Responsabilità civile - Responsabilità oggettiva, semioggettiva -  Redazione P&D - 20/10/2018

Responsabilità civile per attività pericolose, art. 2050 c.c. e trattamento dei dati personali - Casa. civ. 17547/15 - Gabriele Gentilini

L’art. 2050 c.c. dispone in materia di responsabilità civile derivante dall'esercizio di attività pericolose per cui chiunque cagiona danno ad altri nello svolgimento di un'attività pericolosa, per sua natura o per la natura dei mezzi adoperati, e tenuto al risarcimento, se non prova di avere adottato tutte le misure idonee a evitare il danno.

L'art. 15 del d. lgs. 196/2003105 dispone “che chiunque cagioni danno ad altri per effetto del trattamento dei dati personali è tenuto al risarcimento ai sensi dell'art. 2050 del codice civile”.

Constano chiaramente le attività rilevanti tra cui quella del trattamento dei dati alla cui definizione soccorre la stessa parla di "qualunque operazione o complesso di operazioni, svolte con o senza l'ausilio di mezzi elettronici o comunque automatizzati, concernenti la raccolta, la registrazione, la conservazione, l'elaborazione, la modificazione, la selezione, l'estrazione, il raffronto, l'utilizzo, l'interconnessione, il blocco, la comunicazione, la diffusione, la cancellazione e la distruzione di dati".

Oltre l’ampio dibattito dottrinale scaturito già alla luce della normativa del d lgs 675/1996, di attuazione del diritto comunitario, sulla qualificazione della responsabilità civile individuabile, il richiamo pone in essere una ipotesi di normativa per relationem, che menziona l'art. 2050 c.c. come mezzo tecnico per imputare il danno all'esercente una determinata attività, a meno che non provi di avere adottato tutte le misure idonee ad evitarlo.

Può definirsi un’attività pericolosa in sé poiché caratterizzata da un il rischio di ledere il diritto all'identità personale e il diritto alla riservatezza, trattandosi di situazioni giuridicamente rilevanti e riconducibili alla sfera dei diritti e delle libertà fondamentali delle persone fisiche.

Si prende qui a riferimento una pronuncia quella della Cassazione civile, sez.
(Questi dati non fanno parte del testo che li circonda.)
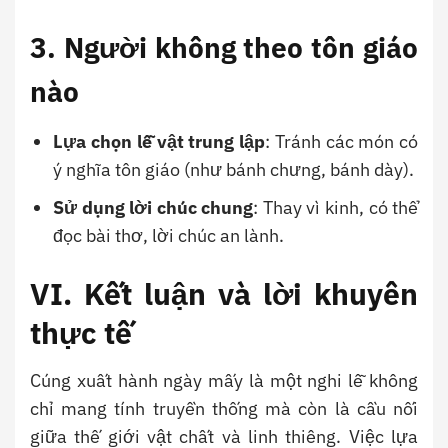
3. Người không theo tôn giáo
nào
Lựa chọn lễ vật trung lập
: Tránh các món có
ý nghĩa tôn giáo (như bánh chưng, bánh dày).
Sử dụng lời chúc chung
: Thay vì kinh, có thể
đọc bài thơ, lời chúc an lành.
VI. Kết luận và lời khuyên
thực tế
Cúng xuất hành ngày mấy là một nghi lễ không
chỉ mang tính truyền thống mà còn là cầu nối
giữa thế giới vật chất và linh thiêng. Việc lựa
I, 3 settembre 2015, n. 17547, per cui i danni cagionati per effetto del trattamento dei dati personali in base all’art. 15, d.lgs. 30 giugno 2003 n. 196, sono assoggettati alla disciplina di cui all’art. 2050 c.c., con la conseguenza che il danneggiato è tenuto solo a provare il danno e il nesso di causalità con l’attività di trattamento dei dati, mentre spetta al convenuto la prova di aver adottato tutte le misure idonee ad evitare il danno.